Why File Compression Quietly Moved Into the Browser

There is a small, persistent absurdity at the heart of office life in 2026: the files we make keep getting bigger, but the pipes we send them through have barely moved in twenty years.
A single slide deck with a few phone photos dropped in can easily hit 60 MB. A quarterly report with embedded screenshots lands at 35 MB. Meanwhile, Gmail still rejects anything over 25 MB, Outlook.com draws the line at 20 MB, and plenty of corporate mail servers — especially in government, legal, and finance — still bounce attachments above 10 MB. The result is a daily ritual familiar to anyone who works with documents: the dreaded "attachment too large" bounce, followed by ten minutes of improvisation.
The old fixes all had a catch
For years, the workarounds fell into three buckets, each with a real cost.
Re-saving and fiddling. PowerPoint and Word have built-in picture compression, but it is buried in submenus, applies image-by-image unless you know the right checkbox, and silently does nothing for the most common causes of bloat — cropped image data, embedded fonts, and media dragged in from other documents.

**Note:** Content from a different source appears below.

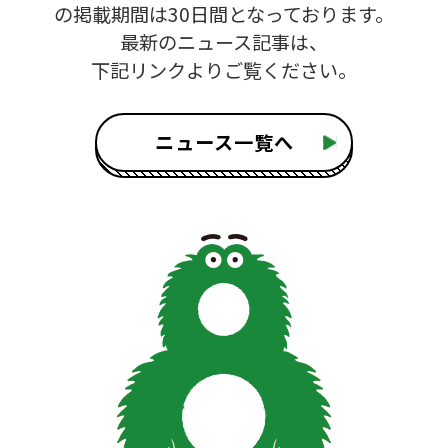
の掲載期間は30日間となっております。
最新のニュース記事は、
下記リンクよりご覧ください。
ニュース一覧へ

Cloud links. Uploading to Drive or OneDrive and sending a link works, until the recipient's organisation blocks external sharing domains, the link expires, or the file needs to live in an inbox for compliance reasons. Lawyers and accountants will tell you: a link is not an attachment.
Server-based converter sites. The classic "free online compressor" uploads your file to someone else's server, processes it, and serves it back. That is a non-starter for anything confidential — a board deck, a payroll spreadsheet, a draft contract — and most corporate IT policies now explicitly prohibit it.
What changed: the browser got fast enough
The interesting shift of the last few years is architectural. Modern Office files — .docx, .xlsx, .pptx — are not opaque binaries; they are ZIP archives full of XML and media. And modern browsers can manipulate ZIP archives and re-encode images locally, at near-native speed, thanks to years of investment in JavaScript engines and WebAssembly.
That combination means the entire compression job — open the archive, find the oversized images, re-encode them at visually identical quality, repackage everything — can now run inside the browser tab. The file never leaves the machine. There is no upload, no server, no retention policy to audit, and nothing for IT to block.
A good example of the genre is ChatSlide's free PPT compressor, which routinely cuts image-heavy presentations by 70–90% entirely client-side. The same engine now handles the other two Office formats: you can compress Word documents before sending that screenshot-laden report, or run a bloated workbook through the Excel compressor — in both cases the text, formulas, and formatting are untouched, because only the embedded media is re-encoded.
Why this matters beyond convenience
The privacy property is the part worth dwelling on. "Client-side by default" is becoming a meaningful differentiator across a whole class of utility software — password managers did it first, then photo editors, and now document tools. For Canadian firms navigating PIPEDA and provincial privacy law, a tool that provably never transmits the document is categorically easier to approve than one that promises to delete it later.
There is also a quieter benefit: speed. A 50 MB deck uploads slowly on hotel Wi-Fi; compressing it locally takes seconds and the resulting 6 MB file sends anywhere.
None of this fixes the underlying absurdity — attachment limits frozen in the mid-2000s while cameras ship 12 MB photos. But it does mean the fix is now a browser tab instead of an IT ticket, and that the file you were told is "too large" can usually be made small enough in the time it took to read this sentence.